** Opening Data for analysis block **

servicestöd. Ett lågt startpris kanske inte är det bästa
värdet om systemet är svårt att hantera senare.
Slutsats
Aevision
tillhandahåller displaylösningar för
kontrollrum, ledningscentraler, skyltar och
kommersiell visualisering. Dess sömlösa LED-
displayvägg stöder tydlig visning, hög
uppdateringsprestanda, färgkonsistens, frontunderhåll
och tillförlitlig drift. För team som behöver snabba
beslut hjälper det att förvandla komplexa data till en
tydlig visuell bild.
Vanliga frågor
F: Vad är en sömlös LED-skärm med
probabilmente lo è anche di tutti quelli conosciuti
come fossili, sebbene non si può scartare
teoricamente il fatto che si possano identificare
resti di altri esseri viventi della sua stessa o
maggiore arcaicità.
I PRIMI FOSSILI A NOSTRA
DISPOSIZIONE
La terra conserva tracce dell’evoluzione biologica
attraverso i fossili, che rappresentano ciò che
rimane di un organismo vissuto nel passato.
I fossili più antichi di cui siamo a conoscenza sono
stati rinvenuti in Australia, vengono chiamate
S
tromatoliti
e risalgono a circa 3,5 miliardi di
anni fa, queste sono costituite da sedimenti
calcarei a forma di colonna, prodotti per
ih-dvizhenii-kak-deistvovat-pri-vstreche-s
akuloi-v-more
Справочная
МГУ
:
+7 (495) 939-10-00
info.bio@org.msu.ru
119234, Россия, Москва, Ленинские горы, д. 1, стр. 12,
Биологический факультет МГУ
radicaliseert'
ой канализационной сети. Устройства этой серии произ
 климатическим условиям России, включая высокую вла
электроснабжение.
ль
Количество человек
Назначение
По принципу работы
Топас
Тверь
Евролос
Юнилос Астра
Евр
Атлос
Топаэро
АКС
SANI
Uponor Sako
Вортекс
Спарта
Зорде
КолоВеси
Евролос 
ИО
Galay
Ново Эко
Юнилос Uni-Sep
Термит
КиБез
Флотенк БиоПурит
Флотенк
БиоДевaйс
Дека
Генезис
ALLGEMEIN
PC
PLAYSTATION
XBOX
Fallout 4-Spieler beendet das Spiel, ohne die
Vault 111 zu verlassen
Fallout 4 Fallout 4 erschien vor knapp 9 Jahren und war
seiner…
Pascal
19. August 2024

** Closing Data for analysis block **

• _Exercise_
Exactly reproduce the lines of the entries above, from the one containing "Биологический факультет МГУ" to the very last, and no others.

• _Written answer_
Биологический факультет МГУ
radicaliseert'
ой канализационной сети. Устройства этой серии произ
 климатическим условиям России, включая высокую вла
электроснабжение.
ль
Количество человек
Назначение
По принципу работы
Топас
Тверь
Евролос
Юнилос Астра
Евр
Атлос
Топаэро
АКС
SANI
Uponor Sako
Вортекс
Спарта
Зорде
КолоВеси
Евролос 
ИО
Galay
Ново Эко
Юнилос Uni-Sep
Термит
КиБез
Флотенк БиоПурит
Флотенк
БиоДевaйс
Дека
Генезис
ALLGEMEIN
PC
PLAYSTATION
XBOX
Fallout 4-Spieler beendet das Spiel, ohne die
Vault 111 zu verlassen
Fallout 4 Fallout 4 erschien vor knapp 9 Jahren und war
seiner…
Pascal
19. August 2024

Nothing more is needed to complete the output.